#### PROMPT:
Copy out the line that contains "ArchiCAD 15 - Renoveerimine - Renoveerimise filtri" and the lines after it through the final one in the entries below, exactly, with no other lines.
--- LISTED ENTRIES ---
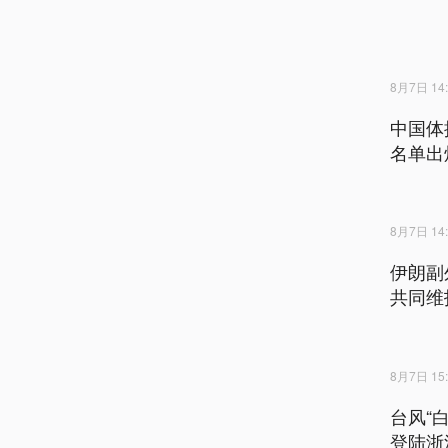
8月7日 14:
中国体
名单出
8月7日 14:
伊朗副
共同维
8月7日 15:
台风“
登陆浙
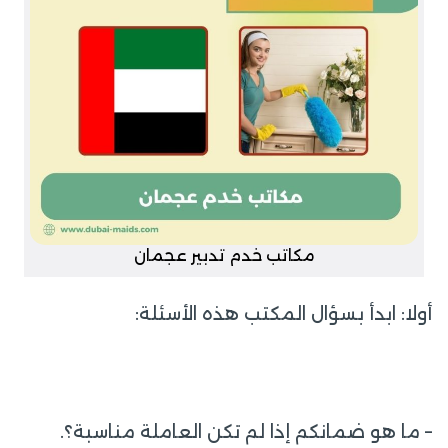
مكاتب خدم تدبير عجمان
أولا: ابدأ بسؤال المكتب هذه الأسئلة:
– ما هو ضمانكم إذا لم تكن العاملة مناسبة؟.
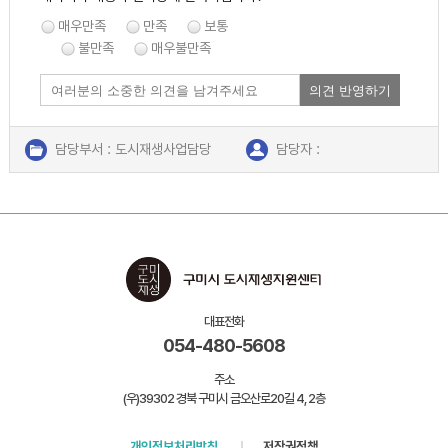
매우만족
만족
보통
불만족
매우불만족
의견 반영하기
담당부서 : 도시재생사업담당
담당자 :
연락처 : 054-480-5606
대표전화
054-480-5608
주소
(우)39302 경북 구미시 금오산로20길 4, 2층
개인정보처리방침
저작권정책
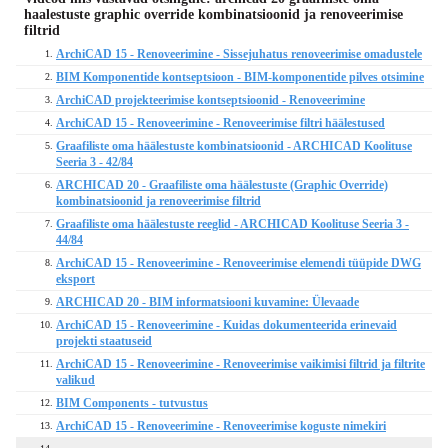
haalestuste graphic override kombinatsioonid ja renoveerimise
filtrid
ArchiCAD 15 - Renoveerimine - Sissejuhatus renoveerimise omadustele
1.
BIM Komponentide kontseptsioon - BIM-komponentide pilves otsimine
2.
ArchiCAD projekteerimise kontseptsioonid - Renoveerimine
3.
ArchiCAD 15 - Renoveerimine - Renoveerimise filtri häälestused
4.
Graafiliste oma häälestuste kombinatsioonid - ARCHICAD Koolituse
5.
Seeria 3 - 42/84
ARCHICAD 20 - Graafiliste oma häälestuste (Graphic Override)
6.
kombinatsioonid ja renoveerimise filtrid
Graafiliste oma häälestuste reeglid - ARCHICAD Koolituse Seeria 3 -
7.
44/84
ArchiCAD 15 - Renoveerimine - Renoveerimise elemendi tüüpide DWG
8.
eksport
ARCHICAD 20 - BIM informatsiooni kuvamine: Ülevaade
9.
ArchiCAD 15 - Renoveerimine - Kuidas dokumenteerida erinevaid
10.
projekti staatuseid
ArchiCAD 15 - Renoveerimine - Renoveerimise vaikimisi filtrid ja filtrite
11.
valikud
BIM Components - tutvustus
12.
ArchiCAD 15 - Renoveerimine - Renoveerimise koguste nimekiri
13.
---
#### EXPECTED ANSWER:
ArchiCAD 15 - Renoveerimine - Renoveerimise filtri häälestused
4.
Graafiliste oma häälestuste kombinatsioonid - ARCHICAD Koolituse
5.
Seeria 3 - 42/84
ARCHICAD 20 - Graafiliste oma häälestuste (Graphic Override)
6.
kombinatsioonid ja renoveerimise filtrid
Graafiliste oma häälestuste reeglid - ARCHICAD Koolituse Seeria 3 -
7.
44/84
ArchiCAD 15 - Renoveerimine - Renoveerimise elemendi tüüpide DWG
8.
eksport
ARCHICAD 20 - BIM informatsiooni kuvamine: Ülevaade
9.
ArchiCAD 15 - Renoveerimine - Kuidas dokumenteerida erinevaid
10.
projekti staatuseid
ArchiCAD 15 - Renoveerimine - Renoveerimise vaikimisi filtrid ja filtrite
11.
valikud
BIM Components - tutvustus
12.
ArchiCAD 15 - Renoveerimine - Renoveerimise koguste nimekiri
13.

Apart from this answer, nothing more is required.